## [WHAT TO PRODUCE]
Across these entries, report how many lines include the string "details", with nothing but the number.

## [LISTED ENTRIES]
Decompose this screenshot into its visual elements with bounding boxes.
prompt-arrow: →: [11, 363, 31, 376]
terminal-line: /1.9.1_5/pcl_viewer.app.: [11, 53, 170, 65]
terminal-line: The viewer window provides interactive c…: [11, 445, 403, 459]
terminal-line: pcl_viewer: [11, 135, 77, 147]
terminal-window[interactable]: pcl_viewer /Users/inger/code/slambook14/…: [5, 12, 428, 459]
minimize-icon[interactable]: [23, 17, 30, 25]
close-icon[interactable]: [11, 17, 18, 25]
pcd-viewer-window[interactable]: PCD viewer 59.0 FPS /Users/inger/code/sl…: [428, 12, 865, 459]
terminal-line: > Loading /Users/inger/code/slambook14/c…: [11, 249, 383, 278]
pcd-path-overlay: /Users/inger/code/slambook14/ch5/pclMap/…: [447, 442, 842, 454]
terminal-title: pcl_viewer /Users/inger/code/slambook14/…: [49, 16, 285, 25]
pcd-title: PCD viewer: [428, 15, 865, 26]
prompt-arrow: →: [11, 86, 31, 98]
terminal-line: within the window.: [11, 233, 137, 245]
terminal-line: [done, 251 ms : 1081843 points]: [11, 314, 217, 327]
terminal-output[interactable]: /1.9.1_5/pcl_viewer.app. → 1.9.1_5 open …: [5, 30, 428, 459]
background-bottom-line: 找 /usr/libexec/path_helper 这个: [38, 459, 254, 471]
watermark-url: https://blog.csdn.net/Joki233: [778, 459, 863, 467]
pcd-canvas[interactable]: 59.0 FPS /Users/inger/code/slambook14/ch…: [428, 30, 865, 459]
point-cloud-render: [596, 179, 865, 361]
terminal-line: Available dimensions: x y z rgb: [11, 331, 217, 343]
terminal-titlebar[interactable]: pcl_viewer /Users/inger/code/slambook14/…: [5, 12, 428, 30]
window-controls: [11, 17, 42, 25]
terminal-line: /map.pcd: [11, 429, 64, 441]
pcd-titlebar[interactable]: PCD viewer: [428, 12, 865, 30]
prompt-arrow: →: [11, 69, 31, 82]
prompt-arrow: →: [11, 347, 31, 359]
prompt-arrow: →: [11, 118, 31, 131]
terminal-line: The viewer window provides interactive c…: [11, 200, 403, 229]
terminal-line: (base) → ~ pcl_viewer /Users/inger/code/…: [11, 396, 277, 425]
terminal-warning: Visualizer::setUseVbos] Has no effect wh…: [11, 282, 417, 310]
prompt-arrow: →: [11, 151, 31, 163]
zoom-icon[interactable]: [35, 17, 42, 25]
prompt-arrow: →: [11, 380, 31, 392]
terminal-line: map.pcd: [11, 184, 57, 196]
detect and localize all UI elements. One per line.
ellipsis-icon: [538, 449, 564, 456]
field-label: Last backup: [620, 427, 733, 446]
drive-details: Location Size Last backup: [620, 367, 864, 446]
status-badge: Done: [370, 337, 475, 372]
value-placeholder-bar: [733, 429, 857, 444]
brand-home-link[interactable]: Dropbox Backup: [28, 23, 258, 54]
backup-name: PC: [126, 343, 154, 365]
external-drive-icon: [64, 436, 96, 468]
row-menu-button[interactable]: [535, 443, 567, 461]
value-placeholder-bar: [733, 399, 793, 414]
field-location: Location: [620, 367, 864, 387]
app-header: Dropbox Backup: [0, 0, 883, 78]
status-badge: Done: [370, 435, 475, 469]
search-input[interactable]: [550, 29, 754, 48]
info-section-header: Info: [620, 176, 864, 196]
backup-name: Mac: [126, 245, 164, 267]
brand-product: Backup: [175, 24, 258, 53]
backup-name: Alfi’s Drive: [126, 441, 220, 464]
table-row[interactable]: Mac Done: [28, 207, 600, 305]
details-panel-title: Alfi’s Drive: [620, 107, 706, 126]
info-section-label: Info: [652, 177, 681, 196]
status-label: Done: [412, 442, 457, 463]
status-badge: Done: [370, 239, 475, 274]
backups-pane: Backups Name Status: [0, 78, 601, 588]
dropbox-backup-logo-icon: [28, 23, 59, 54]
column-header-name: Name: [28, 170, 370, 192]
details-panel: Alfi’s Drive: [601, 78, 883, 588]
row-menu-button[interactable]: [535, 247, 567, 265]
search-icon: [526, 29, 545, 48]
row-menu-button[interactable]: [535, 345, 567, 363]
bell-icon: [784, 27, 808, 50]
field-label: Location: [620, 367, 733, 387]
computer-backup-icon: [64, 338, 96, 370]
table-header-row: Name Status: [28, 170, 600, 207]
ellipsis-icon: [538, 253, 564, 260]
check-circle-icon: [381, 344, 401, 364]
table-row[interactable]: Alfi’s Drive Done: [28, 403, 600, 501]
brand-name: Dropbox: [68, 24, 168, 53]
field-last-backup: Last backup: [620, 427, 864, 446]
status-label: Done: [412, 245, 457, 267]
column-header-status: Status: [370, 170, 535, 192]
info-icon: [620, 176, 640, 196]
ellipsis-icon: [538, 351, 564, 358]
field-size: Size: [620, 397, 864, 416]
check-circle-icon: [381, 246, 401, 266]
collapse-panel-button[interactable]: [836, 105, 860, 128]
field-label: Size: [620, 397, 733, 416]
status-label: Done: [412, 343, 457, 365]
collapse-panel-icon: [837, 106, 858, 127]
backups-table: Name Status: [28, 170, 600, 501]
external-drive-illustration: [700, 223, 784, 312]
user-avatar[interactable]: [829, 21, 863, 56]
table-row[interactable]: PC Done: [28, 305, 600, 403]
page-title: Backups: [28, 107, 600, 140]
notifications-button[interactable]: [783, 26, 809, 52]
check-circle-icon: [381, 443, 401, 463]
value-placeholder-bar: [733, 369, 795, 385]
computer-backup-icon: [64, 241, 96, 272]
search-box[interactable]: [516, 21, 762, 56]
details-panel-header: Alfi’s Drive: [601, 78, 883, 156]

...

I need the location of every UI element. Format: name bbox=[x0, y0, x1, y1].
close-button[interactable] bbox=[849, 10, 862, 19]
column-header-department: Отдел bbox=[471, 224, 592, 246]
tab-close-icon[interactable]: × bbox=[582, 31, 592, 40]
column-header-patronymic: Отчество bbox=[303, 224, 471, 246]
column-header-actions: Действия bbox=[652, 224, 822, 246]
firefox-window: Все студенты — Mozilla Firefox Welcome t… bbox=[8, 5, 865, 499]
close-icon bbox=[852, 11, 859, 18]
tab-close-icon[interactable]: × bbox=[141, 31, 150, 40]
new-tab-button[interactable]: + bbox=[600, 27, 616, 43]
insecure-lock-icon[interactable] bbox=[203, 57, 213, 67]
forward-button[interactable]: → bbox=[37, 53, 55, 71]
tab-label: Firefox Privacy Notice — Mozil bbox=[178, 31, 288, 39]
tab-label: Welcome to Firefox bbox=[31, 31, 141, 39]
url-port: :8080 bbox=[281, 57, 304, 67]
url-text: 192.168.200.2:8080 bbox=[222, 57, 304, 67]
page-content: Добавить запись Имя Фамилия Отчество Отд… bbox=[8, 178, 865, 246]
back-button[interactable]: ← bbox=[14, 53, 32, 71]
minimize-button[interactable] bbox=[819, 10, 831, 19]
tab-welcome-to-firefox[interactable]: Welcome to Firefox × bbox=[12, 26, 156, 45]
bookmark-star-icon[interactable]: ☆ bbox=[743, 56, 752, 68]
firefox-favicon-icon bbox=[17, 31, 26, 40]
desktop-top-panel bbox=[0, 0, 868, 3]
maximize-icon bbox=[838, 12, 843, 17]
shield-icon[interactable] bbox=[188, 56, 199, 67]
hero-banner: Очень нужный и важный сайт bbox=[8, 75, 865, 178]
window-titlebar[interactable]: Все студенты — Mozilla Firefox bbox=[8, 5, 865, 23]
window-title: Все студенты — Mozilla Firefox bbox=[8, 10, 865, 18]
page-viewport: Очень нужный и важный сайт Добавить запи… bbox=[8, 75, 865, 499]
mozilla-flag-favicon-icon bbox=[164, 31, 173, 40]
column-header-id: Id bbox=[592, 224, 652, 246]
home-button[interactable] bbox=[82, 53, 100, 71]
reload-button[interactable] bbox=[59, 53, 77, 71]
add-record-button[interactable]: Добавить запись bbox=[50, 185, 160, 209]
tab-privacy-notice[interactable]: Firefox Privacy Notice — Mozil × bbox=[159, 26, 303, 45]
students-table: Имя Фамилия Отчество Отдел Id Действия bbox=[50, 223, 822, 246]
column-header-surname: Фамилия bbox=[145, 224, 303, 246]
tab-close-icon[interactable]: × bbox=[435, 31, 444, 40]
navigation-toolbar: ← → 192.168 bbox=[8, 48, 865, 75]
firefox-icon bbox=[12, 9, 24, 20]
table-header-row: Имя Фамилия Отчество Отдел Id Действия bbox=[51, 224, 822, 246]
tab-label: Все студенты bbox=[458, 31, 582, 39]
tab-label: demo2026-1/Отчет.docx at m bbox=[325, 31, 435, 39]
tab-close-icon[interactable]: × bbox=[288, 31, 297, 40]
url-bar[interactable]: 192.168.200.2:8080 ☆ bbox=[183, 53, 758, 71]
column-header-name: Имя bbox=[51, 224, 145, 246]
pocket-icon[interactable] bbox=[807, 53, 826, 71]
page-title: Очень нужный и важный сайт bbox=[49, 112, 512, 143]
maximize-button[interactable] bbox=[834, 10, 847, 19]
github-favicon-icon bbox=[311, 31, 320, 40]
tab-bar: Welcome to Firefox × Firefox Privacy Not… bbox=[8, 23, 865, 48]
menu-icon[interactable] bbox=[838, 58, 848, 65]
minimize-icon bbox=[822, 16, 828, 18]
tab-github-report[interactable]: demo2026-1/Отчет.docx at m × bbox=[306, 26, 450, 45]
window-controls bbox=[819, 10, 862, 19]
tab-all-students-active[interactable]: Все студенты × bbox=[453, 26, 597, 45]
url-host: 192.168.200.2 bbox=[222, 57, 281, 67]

---

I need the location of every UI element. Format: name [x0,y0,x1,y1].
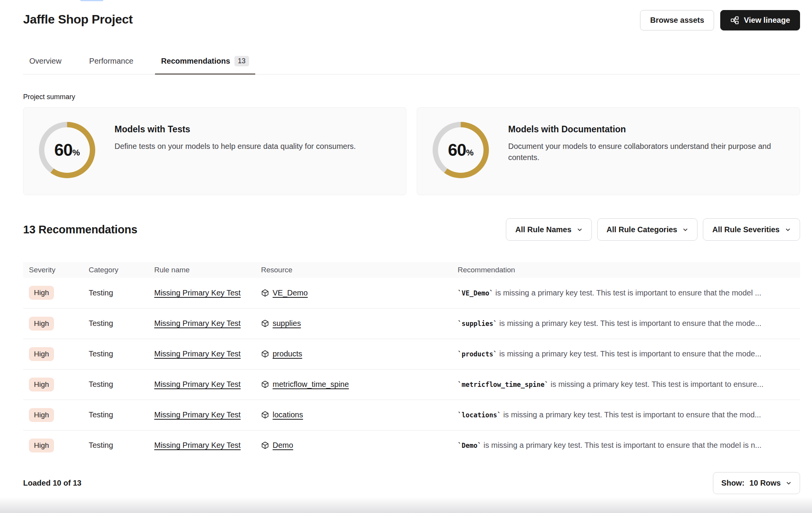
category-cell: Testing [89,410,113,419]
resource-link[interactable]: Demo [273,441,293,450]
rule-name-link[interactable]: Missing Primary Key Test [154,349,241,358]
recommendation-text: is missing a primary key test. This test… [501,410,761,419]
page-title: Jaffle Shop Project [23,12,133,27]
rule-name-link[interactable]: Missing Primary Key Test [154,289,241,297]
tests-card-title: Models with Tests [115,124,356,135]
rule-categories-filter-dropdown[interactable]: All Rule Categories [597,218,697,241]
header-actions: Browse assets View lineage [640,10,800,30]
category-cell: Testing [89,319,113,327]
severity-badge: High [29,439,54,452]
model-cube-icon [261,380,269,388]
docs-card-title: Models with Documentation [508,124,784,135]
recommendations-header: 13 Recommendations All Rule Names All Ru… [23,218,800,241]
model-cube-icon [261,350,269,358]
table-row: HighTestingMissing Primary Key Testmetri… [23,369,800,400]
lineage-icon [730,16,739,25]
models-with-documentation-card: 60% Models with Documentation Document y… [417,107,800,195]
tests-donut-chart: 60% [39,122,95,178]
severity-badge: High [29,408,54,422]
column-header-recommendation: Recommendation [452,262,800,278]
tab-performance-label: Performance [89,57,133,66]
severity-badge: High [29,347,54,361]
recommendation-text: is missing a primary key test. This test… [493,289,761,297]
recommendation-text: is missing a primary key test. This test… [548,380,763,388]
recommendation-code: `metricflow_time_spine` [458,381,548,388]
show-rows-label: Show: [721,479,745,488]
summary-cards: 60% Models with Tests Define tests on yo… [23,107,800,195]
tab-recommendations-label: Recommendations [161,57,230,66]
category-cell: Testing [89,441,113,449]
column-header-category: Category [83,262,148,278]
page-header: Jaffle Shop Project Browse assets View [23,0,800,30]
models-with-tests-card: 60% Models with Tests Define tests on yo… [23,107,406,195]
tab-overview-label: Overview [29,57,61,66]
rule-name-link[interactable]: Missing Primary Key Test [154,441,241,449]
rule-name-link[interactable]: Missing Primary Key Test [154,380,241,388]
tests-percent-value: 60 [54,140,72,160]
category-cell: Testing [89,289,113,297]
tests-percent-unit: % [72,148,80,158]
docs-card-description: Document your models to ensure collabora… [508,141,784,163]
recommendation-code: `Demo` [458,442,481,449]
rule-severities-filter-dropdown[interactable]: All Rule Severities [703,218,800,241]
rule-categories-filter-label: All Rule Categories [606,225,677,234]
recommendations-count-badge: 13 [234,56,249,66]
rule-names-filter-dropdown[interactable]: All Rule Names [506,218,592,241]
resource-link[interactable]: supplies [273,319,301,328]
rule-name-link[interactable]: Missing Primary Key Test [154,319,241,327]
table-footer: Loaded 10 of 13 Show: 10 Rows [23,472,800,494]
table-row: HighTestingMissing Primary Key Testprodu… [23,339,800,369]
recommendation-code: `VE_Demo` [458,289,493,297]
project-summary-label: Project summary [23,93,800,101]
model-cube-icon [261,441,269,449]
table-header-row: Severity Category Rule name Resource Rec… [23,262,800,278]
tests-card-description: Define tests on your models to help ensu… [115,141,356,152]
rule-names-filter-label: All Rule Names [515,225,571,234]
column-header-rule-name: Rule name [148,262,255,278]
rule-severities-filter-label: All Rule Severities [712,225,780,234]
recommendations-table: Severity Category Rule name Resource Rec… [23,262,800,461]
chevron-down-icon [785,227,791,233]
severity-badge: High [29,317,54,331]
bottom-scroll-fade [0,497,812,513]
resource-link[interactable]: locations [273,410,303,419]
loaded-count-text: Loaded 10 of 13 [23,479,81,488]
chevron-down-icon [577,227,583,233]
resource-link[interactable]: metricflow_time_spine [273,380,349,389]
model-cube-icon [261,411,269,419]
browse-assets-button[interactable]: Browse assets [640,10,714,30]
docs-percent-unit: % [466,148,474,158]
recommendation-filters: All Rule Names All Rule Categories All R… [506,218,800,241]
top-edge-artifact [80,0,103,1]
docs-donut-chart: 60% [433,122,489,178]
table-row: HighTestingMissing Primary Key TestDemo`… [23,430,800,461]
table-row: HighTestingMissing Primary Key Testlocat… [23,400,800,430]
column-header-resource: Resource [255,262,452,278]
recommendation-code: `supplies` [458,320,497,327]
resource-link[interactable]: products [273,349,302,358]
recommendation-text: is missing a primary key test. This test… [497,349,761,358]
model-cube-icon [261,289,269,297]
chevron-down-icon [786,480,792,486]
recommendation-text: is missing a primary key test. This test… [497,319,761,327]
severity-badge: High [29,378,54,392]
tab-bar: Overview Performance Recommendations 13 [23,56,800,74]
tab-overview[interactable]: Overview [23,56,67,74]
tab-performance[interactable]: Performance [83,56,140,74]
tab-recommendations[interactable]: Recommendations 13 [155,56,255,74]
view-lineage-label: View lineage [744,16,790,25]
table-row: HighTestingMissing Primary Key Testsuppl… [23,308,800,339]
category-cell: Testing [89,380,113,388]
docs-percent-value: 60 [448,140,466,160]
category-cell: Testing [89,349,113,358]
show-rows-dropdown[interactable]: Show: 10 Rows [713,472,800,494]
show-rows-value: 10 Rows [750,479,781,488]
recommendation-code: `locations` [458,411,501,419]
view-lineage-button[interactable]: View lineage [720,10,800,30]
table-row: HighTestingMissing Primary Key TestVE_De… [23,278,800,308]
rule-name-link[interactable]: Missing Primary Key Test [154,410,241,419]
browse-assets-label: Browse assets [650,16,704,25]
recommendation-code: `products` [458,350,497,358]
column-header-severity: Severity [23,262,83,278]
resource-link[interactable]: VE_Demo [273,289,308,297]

## [EXERCISE OUTPUT]
4